From the records below, please print only the lines from the one containing "For every named target in this 768×1031" through the one containing "Contatti (161, 1490)", both included. Skip the pictures.

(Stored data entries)
####################
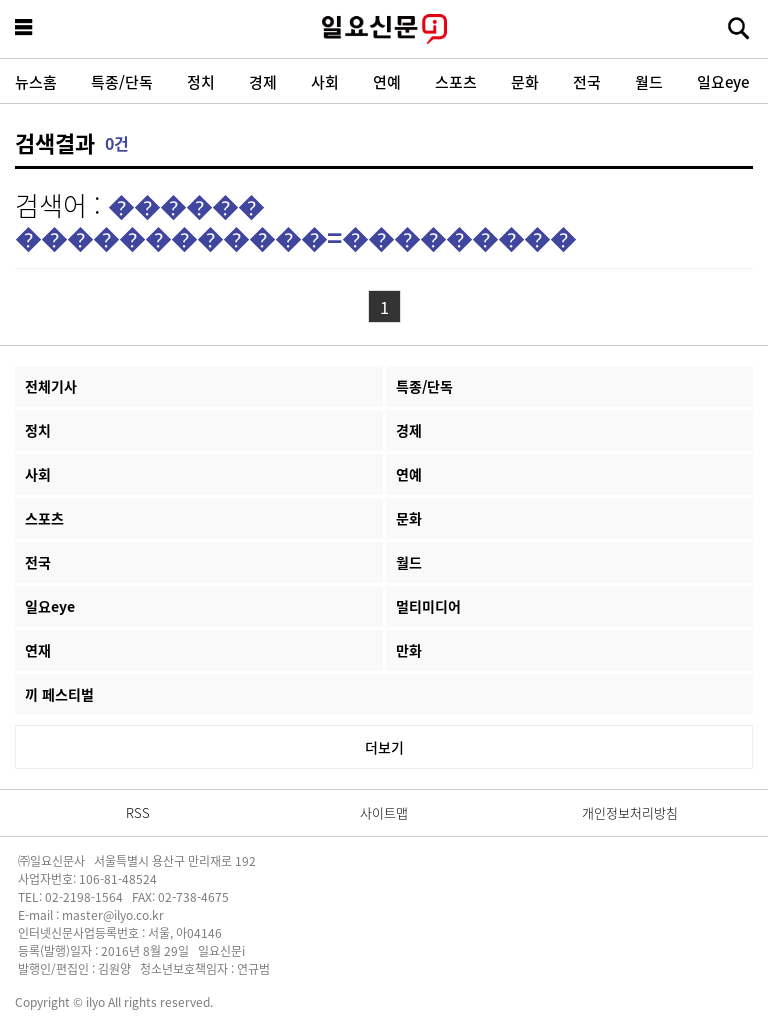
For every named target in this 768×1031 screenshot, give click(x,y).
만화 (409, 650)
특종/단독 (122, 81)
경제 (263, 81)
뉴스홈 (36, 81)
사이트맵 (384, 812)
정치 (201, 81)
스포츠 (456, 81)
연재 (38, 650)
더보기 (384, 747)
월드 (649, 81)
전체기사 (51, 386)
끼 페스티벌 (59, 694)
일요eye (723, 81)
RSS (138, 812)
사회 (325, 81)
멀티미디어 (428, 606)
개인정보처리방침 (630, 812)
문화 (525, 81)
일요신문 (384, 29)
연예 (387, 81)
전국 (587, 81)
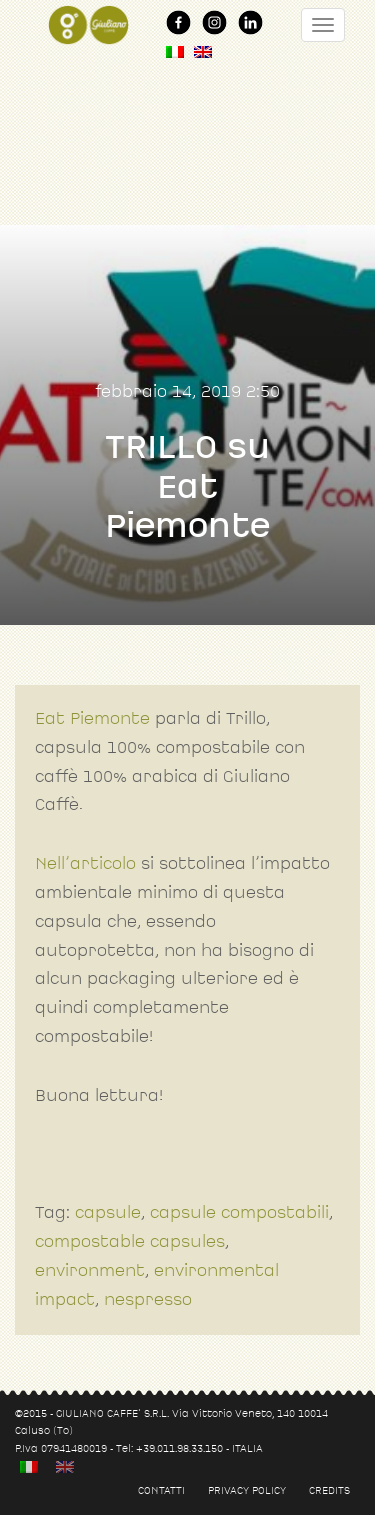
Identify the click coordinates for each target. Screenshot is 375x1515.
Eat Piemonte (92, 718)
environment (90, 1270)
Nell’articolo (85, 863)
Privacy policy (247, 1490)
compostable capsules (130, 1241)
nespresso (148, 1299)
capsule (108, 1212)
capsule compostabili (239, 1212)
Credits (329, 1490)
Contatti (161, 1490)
####################
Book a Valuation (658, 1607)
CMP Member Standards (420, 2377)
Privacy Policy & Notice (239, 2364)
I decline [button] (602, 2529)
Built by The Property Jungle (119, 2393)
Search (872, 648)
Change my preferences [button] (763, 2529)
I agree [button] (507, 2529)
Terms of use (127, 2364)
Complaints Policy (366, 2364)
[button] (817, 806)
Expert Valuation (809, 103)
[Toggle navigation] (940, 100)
####################
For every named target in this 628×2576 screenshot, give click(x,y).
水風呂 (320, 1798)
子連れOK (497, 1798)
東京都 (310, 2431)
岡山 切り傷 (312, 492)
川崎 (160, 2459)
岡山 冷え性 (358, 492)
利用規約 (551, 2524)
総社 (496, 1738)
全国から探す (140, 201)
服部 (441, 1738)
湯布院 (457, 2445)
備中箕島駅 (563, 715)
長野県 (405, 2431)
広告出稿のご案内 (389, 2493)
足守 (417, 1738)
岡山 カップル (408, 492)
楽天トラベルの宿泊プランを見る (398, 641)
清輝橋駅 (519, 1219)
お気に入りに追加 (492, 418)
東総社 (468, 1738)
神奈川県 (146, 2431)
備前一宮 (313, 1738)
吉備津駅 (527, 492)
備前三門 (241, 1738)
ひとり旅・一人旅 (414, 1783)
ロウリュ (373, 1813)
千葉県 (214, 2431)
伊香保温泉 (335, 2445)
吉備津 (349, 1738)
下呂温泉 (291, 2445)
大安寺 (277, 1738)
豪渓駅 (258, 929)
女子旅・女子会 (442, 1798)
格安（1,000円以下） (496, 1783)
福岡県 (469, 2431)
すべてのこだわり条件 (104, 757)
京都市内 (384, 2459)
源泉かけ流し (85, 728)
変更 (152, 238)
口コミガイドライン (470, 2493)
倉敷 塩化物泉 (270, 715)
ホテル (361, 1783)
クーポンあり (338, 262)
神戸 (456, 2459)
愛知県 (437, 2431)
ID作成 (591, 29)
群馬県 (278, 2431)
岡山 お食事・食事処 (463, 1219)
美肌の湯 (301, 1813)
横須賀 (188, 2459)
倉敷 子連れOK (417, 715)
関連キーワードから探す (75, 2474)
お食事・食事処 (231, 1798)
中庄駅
####################
Finished task:
For every named target in this 768×1031 screenshot, give click(x,y).
만화 (409, 650)
특종/단독 (122, 81)
경제 (263, 81)
뉴스홈 (36, 81)
사이트맵 (384, 812)
정치 (201, 81)
스포츠 (456, 81)
연재 (38, 650)
더보기 (384, 747)
월드 (649, 81)
전체기사 (51, 386)
끼 페스티벌 (59, 694)
일요eye (723, 81)
RSS (138, 812)
사회 (325, 81)
멀티미디어 (428, 606)
개인정보처리방침 (630, 812)
문화 (525, 81)
일요신문 (384, 29)
연예 (387, 81)
전국 (587, 81)
Identify the click coordinates for each target. Screenshot is 375x1515.
Eat Piemonte (92, 718)
environment (90, 1270)
Nell’articolo (85, 863)
Privacy policy (247, 1490)
compostable capsules (130, 1241)
nespresso (148, 1299)
capsule (108, 1212)
capsule compostabili (239, 1212)
Credits (329, 1490)
Contatti (161, 1490)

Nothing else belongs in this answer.